== EXTRACTED DATA

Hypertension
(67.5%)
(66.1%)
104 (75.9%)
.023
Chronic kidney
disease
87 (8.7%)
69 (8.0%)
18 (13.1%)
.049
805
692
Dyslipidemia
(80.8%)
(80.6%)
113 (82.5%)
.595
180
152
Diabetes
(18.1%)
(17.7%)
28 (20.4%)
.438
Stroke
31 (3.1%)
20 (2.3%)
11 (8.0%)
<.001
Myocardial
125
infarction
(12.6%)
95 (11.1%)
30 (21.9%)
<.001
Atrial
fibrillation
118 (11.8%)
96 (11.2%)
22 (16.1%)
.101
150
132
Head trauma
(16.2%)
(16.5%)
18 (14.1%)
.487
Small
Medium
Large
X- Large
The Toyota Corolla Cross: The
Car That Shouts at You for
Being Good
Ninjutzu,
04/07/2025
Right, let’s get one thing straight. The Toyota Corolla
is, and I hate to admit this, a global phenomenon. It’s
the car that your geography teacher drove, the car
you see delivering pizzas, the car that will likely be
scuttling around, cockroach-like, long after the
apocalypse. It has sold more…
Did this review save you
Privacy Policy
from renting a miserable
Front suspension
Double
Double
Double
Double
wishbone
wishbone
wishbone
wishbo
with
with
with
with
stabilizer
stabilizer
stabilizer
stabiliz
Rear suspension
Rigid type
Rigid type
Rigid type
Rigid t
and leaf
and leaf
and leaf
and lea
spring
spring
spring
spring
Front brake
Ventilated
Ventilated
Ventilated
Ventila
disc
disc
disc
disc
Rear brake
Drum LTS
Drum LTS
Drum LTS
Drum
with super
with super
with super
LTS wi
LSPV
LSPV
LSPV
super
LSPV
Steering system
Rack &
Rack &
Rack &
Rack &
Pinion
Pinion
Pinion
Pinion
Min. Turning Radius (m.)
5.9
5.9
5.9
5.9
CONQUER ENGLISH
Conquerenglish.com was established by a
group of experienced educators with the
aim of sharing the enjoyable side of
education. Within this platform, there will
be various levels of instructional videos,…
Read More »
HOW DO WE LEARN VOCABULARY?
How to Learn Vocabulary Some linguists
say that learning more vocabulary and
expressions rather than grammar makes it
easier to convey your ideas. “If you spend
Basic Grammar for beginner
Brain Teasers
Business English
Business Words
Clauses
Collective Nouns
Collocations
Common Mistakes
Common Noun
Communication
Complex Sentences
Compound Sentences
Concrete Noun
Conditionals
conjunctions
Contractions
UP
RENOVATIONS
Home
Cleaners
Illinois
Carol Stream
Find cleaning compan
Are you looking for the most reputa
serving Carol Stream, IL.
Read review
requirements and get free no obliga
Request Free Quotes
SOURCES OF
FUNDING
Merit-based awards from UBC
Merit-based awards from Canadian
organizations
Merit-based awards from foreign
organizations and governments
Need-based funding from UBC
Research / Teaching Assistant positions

====

→ **TASK TO COMPLETE**
From the records above, return each line that includes "based".

→ **SOLUTION TO THIS TASK**
Merit-based awards from UBC
Merit-based awards from Canadian
Merit-based awards from foreign
Need-based funding from UBC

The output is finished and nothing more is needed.